SECTION 2. ADMINISTRATION

         This Plan shall be administered by the compensation committee of the
board of directors of the Company (the "Board") or any such other committee that
is designated by the Board to administer the Plan. The administrator of this
Plan shall hereinafter be referred to as the "Plan Administrator."

         In the event a member of the Plan Administrator may be eligible,
subject to the restrictions set forth in Section 4, to participate in this Plan,
no member of the Plan Administrator shall vote with respect to the granting of
an option hereunder to himself or herself, as the case may be, and, if state
corporate law does not permit a committee to grant options to directors, then
any option granted under this Plan to a director for his or her services as such
shall be approved by the full Board.

         The members of any committee serving as Plan Administrator shall be
appointed by the Board for such term as the Board may determine. The Board may





                                      
<PAGE>   2

from time to time remove members from or add members to the committee. Vacancies
on the committee, however caused, shall be filled by the Board.

         2.1      PROCEDURES

         The Plan Administrator is empowered to adopt administrative rules to
govern the administration of the Plan.

         2.2      RESPONSIBILITIES

         Except for the terms and conditions explicitly set forth in this Plan,
the Plan Administrator shall have the authority, in its discretion, to determine
all matters relating to the options to be granted under this Plan, including
selection of the individuals to be granted options, the number of shares to be
subject to each option, the exercise price, and all other terms and conditions
of the options. Grants under this Plan need not be identical in any respect,
even when made simultaneously. The interpretation and construction by the Plan
Administrator of any terms or provisions of this Plan or any option issued
hereunder, or of any rule or regulation promulgated in connection herewith,
shall be conclusive and binding on all interested parties, so long as such
interpretation and construction with respect to incentive stock options
correspond to the requirements of Section 422 of the Code, the regulations
thereunder and any amendments thereto.

         2.3      RULE 16B-3 COMPLIANCE AND BIFURCATION OF PLAN

         It is the intention of the Company that this Plan shall comply in all
respects with Rule 16b-3 under the Exchange Act. If any Plan provision is later
found not to be in compliance with such Section, the provision shall be deemed
null and void, and in all events this Plan shall be construed in favor of its
meeting the requirements of Rule 16b-3. Notwithstanding anything in this Plan to
the contrary, the Board, in its absolute discretion, may bifurcate this Plan so
as to restrict, limit or condition the application of any provision of this Plan
to participants who are subject to Section 16 of the Exchange Act without so
restricting, limiting or conditioning this Plan with respect to other
participants.

SECTION 3.  SHARES SUBJECT TO THIS PLAN

         The shares subject to this Plan shall be the Company's Common Stock, no
par value per share (the "Common Stock"), currently authorized but unissued or
now held or subsequently acquired by the Company as treasury shares. Subject to
adjustment as provided in Section 7, the aggregate amount of Common Stock to be
delivered upon the exercise of all options granted under this Plan shall not
exceed 597,881 shares of Common Stock. If any option granted under this Plan
shall expire or be surrendered, exchanged for another option, canceled or
terminated for any reason without having been exercised in full, the unpurchased
shares subject thereto shall thereupon again be available for purposes of this
Plan, including for 





                                       2
<PAGE>   3

replacement options which may be granted in exchange for such expired,
surrendered, exchanged, canceled or terminated options.

SECTION 4.  ELIGIBILITY

         An incentive stock option may be granted only to an individual who, at
the time the option is granted, is an employee of the Company or a related
corporation.
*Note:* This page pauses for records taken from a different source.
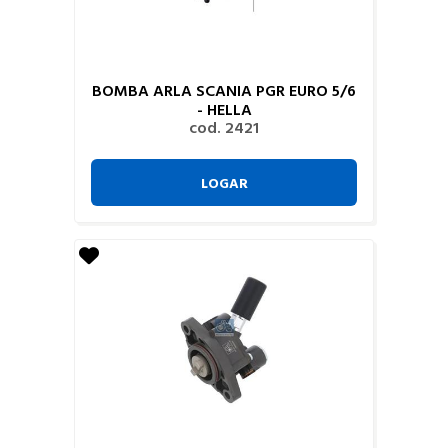
BOMBA ARLA SCANIA PGR EURO 5/6
- HELLA
cod. 2421
LOGAR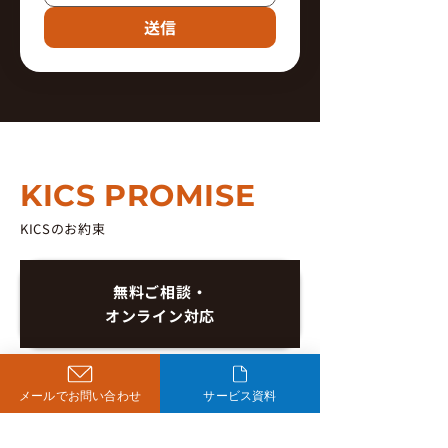
送信
KICS PROMISE
KICSのお約束
無料ご相談・
オンライン対応
決まっていない
メールでお問い合わせ
サービス資料
段階でOK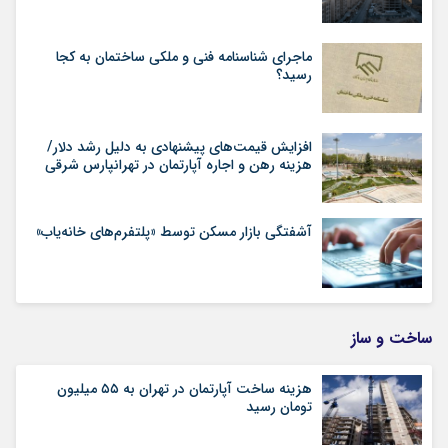
ماجرای شناسنامه‌ فنی و ملکی ساختمان به کجا
رسید؟
افزایش قیمت‌های پیشنهادی به دلیل رشد دلار/
هزینه رهن و اجاره آپارتمان در تهرانپارس شرقی
آشفتگی بازار مسکن توسط «پلتفرم‌های خانه‌یاب»
ساخت و ساز
هزینه ساخت آپارتمان در تهران به ۵۵ میلیون
تومان رسید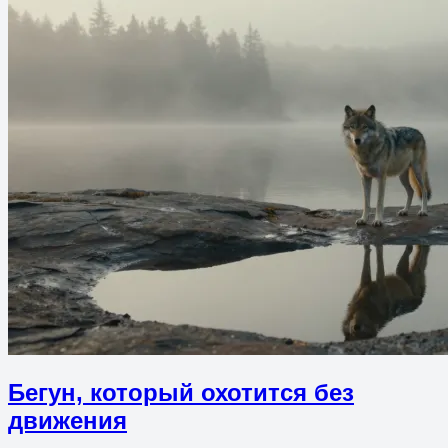
Бегун, который охотится без
движения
A nonqualified stock option may be granted to any employee,
director, officer, agent, consultant, advisor or independent contractor of the
Company or any related corporation, whether an individual or an entity. Any
party to whom an option is granted under this Plan shall be referred to
hereinafter as an "Optionee."

SECTION 5.  TERMS AND CONDITIONS OF OPTIONS

         Options granted under this Plan shall be evidenced by written
agreements which shall contain such terms, conditions, limitations and
restrictions as the Plan Administrator shall deem advisable and which are not
inconsistent with this Plan. Notwithstanding the foregoing, options shall
include or incorporate by reference the following terms and conditions:

         5.1  NUMBER OF SHARES AND PRICE

         The maximum number of shares that may be purchased pursuant to the
exercise of each option and the price per share at which such option is
exercisable (the "exercise price") shall be as established by the Plan
Administrator; provided, however, that the maximum number of shares with respect
to which an option or options may be granted to any Optionee in any one fiscal
year of the Company shall not exceed 300,000 shares (the "Maximum Annual
Optionee Grant"), and provided further that the Plan Administrator shall act in
good faith to establish an exercise price which shall be not less than the fair
market value per share of the Common Stock at the time the option is granted
with respect to incentive stock options and not less than 85% of the fair market
value of the Common Stock at the time the option is granted with respect to
nonqualified stock options, and that, with respect to incentive stock options
granted to greater than 10% stockholders, the exercise price shall be as
required by subsection 6.1.

         5.2  TERM AND MATURITY

         Subject to the restrictions contained in Section 6 with respect to
granting incentive stock options to greater than 10% stockholders, the term of
each incentive stock option shall be as established by the Plan Administrator
and, if not so established, shall be 10 years from the date it is granted but in
no event shall it exceed 10 years. The term of each nonqualified stock option
shall be as established by the Plan Administrator and, if not so established,
shall be 10 years. All options which were granted by CareWise, Inc. and which
are assumed hereunder by the Company shall be immediately exercisable. All terms
of maturity and expiration 




                                       3
<PAGE>   4

described herein with respect to options shall be calculated by reference to the
original grant date of the respective options by CareWise, Inc. prior to the
assumption of this Plan by the Company.

         5.3  EXERCISE.

         Each option may be exercised in whole or in part at any time and from
time to time; provided, however, that no fewer than 100 shares (or the remaining
shares then purchasable under the option, if less than 100 shares) may be
purchased upon any exercise of option hereunder and that only whole shares will
be issued pursuant to the exercise of any option. An Option shall be exercised
by delivery to the Company of notice of the number of shares with respect to
which the option is exercised, together with payment of the exercise price.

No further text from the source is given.